Ce n’est plus les salles de spectacle qu’il remplit mais les couloirs des Fnac. Jérémy Ferrari fera la promotion du dvd de son spectacle Vends 2 pièces à Beyrouth , samedi, à 14 heures, à la Fnac de Saint-Étienne.


Après avoir tourné Vends 2 pièces à Beyrouth pendant deux ans et demi en France et dans les pays francophones, vous sortez le DVD de ce spectacle. Une captation peut-elle vraiment restituer l’atmosphère d’une salle ?

« On n’a pas lésiné sur les moyens, sur les caméras, mes équipes étaient au montage, j’ai réalisé moi-même le film. Il n’y a personne mieux que moi qui peux restituer ce qui se passait sur scène. On est au mieux en termes de réalisme et d’ambiance. On a vraiment l’impression d’être dans la salle avec parfois des gros plans et des intentions de jeu que le spectateur placé loin ne peut même pas capter. »

Vous vous êtes passé d’un éditeur pour produire ce DVD vendu à 9,99 euros. C’est pour en mettre plus dans vos poches et moins dans celles de l’État ?

« Bien sûr. J’aurais pu me passer d’un éditeur et laisser le DVD à 20 euros. Au-delà du fait que l’artiste et l’acheteur gagnent plus, l’État gagne moins. C’est ça qui est génial. Ce n’est pas souvent qu’il est le dernier à prendre de l’argent. »

Savez-vous combien coûte une place de votre spectacle ?

« À mes débuts, je faisais des places à 3 euros et les gens ne les achetaient même pas. Il y a des humoristes qui remplissent autant les salles que moi et qui proposent des billets plus chers, à 80,90 euros, c’est scandaleux. J’essaie de proposer des places à 30-40 euros. C’est difficile de faire moins si on veut offrir un spectacle de qualité, se produire dans des grandes et petites salles, payer correctement mes équipes, mais j’ai conscience que ça reste cher. J’ai été élevé dans un endroit où aller dans un théâtre municipal, c’était exceptionnel. »

Ce dvd contient aussi un documentaire où on vous filme dans votre quotidien. C’est pour vous montrer sous un autre jour ?

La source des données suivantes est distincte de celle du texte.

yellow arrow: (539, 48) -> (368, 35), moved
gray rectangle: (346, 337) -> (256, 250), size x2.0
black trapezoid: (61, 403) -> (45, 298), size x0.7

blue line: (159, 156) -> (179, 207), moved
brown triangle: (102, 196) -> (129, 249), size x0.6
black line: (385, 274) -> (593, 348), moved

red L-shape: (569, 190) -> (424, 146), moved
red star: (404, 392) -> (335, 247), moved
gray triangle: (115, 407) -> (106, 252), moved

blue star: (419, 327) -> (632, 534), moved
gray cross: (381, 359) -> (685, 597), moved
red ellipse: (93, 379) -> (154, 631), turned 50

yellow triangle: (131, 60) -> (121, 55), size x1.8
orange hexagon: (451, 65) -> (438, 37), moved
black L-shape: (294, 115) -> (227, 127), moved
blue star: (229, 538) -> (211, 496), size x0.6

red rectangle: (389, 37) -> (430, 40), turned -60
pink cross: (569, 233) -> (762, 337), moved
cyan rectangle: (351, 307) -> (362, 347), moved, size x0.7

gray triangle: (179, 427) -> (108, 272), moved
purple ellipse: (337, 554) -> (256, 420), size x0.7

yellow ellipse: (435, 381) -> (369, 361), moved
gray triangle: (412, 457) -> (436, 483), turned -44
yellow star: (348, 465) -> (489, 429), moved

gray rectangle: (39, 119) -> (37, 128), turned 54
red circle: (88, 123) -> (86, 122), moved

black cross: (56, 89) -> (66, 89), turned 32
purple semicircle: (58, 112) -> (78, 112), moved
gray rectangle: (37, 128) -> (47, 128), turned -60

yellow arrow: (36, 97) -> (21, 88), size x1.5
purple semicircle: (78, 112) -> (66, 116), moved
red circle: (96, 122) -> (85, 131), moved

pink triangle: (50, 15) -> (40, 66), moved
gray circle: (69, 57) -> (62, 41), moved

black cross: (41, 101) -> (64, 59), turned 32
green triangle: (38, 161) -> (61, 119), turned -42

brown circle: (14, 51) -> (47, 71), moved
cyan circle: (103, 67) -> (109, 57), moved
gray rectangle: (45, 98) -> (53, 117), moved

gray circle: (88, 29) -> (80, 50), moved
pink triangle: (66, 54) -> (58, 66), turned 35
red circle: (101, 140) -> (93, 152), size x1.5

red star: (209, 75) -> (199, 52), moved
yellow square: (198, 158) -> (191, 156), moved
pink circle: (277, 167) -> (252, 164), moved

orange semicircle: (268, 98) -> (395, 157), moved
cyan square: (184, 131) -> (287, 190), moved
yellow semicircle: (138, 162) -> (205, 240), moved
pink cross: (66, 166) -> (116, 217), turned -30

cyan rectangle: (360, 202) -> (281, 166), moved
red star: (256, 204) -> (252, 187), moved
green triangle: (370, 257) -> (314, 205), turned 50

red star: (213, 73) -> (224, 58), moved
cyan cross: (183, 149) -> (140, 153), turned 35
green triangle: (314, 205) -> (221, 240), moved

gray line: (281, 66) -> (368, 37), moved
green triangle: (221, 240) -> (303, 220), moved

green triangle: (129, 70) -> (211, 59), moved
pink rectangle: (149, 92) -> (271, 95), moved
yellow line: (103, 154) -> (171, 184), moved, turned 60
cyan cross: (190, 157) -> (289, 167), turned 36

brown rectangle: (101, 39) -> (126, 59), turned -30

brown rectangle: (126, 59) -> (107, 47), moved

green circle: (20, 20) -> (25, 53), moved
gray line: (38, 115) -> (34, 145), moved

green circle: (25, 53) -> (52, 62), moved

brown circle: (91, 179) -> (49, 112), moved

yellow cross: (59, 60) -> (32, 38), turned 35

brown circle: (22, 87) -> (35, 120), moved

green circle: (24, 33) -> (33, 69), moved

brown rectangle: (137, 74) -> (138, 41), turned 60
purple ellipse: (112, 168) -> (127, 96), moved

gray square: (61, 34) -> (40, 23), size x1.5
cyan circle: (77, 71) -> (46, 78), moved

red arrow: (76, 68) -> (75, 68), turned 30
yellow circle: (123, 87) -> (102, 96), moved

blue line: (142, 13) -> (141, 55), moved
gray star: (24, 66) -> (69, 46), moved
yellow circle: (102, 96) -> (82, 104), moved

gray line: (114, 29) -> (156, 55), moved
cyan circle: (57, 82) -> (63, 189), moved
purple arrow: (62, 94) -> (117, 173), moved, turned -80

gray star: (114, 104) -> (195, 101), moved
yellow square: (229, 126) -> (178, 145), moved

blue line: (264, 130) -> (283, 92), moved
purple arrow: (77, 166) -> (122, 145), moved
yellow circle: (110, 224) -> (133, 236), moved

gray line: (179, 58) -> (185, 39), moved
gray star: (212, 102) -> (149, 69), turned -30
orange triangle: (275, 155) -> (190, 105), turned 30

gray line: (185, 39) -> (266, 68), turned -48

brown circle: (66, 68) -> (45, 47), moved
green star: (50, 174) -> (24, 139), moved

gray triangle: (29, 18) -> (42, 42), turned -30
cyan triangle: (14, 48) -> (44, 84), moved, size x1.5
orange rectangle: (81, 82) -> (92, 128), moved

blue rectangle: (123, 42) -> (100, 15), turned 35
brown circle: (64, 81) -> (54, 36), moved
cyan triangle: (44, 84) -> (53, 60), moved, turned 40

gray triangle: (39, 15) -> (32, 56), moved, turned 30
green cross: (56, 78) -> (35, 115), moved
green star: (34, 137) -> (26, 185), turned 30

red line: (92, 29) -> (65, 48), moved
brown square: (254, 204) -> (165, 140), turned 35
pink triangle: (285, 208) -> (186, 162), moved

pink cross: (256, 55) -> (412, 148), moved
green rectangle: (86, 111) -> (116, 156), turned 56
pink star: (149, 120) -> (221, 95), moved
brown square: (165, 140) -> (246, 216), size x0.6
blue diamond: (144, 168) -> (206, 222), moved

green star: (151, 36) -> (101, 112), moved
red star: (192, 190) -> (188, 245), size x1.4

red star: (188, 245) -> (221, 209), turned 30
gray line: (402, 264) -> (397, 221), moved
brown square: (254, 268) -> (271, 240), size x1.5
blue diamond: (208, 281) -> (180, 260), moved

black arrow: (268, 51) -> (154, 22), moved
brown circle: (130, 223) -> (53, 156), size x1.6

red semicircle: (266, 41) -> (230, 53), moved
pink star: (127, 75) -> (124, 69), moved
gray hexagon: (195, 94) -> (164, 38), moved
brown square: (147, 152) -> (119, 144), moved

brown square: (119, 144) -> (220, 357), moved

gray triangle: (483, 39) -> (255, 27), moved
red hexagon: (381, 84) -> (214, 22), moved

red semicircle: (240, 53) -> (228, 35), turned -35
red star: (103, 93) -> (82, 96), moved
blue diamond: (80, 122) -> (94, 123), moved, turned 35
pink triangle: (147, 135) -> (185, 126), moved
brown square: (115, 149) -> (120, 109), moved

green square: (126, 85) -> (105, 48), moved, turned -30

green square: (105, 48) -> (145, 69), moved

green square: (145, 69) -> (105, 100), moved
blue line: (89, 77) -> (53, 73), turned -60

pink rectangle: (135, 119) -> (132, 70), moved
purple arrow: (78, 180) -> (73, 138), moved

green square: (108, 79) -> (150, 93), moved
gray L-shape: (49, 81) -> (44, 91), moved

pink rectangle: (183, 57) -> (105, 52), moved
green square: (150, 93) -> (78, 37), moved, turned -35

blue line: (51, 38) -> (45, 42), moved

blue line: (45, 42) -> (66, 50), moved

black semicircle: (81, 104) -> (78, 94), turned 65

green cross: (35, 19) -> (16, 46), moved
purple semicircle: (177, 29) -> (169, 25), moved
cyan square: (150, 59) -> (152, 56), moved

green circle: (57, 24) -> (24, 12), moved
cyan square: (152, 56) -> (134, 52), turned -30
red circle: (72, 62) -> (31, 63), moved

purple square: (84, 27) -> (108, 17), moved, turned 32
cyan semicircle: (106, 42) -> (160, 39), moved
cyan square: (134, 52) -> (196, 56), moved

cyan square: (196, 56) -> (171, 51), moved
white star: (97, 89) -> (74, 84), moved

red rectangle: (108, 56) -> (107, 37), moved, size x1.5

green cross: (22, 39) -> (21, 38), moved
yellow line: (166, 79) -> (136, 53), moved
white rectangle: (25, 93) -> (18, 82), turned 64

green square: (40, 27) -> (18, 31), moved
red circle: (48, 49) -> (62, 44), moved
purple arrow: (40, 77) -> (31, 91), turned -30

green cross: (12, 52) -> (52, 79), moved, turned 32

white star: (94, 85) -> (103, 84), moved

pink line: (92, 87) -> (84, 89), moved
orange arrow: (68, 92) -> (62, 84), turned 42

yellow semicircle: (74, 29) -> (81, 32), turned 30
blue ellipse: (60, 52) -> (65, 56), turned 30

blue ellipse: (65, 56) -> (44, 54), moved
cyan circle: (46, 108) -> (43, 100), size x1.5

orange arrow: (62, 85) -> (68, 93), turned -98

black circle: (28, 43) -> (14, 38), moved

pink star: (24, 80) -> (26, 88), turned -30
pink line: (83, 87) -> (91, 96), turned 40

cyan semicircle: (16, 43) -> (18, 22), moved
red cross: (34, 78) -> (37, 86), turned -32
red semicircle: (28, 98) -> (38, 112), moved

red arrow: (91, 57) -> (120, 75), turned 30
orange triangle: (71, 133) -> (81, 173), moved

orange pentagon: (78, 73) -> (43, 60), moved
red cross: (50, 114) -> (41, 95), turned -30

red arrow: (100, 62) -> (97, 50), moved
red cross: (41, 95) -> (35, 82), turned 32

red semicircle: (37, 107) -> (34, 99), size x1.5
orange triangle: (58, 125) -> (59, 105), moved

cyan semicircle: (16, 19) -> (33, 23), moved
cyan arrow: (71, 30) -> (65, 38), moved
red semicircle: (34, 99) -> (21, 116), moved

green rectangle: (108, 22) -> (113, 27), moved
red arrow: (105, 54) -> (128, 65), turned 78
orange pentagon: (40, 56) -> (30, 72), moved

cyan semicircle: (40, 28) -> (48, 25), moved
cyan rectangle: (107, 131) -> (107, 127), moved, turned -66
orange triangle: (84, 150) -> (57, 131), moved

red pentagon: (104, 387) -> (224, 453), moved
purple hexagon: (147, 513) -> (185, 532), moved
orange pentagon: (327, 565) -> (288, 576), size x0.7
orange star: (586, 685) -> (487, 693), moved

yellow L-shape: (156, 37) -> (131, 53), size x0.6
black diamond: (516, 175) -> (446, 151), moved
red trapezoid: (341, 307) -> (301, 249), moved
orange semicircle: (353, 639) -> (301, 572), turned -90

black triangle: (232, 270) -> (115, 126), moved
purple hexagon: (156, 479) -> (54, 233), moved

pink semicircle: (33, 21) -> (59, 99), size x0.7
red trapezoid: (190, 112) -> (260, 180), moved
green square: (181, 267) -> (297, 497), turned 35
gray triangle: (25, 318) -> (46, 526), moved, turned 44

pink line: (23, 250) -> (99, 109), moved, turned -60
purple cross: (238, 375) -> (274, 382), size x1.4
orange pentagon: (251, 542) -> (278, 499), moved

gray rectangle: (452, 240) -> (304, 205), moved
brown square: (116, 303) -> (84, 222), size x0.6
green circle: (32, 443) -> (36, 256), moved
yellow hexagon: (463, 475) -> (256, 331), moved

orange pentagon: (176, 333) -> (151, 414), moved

« Ce n’était pas ma volonté. Mais lorsque Thierry Colbi m’a approché pour réaliser un documentaire, je ne lui ai pas dit non. Je l’avais rencontré alors qu’il était le programmateur du magazine Parenthèse inattendue sur France2. Il avait été d’une telle bienveillance sur l’émission qu’il avait coupé plein de trucs au montage alors que ça aurait pu servir l’émission. Il m’a suivi pendant un an pour ce documentaire. Je n’ai pas vu les rushs, j’ai visionné le pré-montage et presque rien changé. J’ai du mal à m’aimer et je parais plus sympathique dans ce documentaire. Personnellement, il m’a fait du bien. C’est une manière de montrer autre chose, je ne suis pas le type énervé 24 h/24 qu’on voit sur les plateaux de télé. »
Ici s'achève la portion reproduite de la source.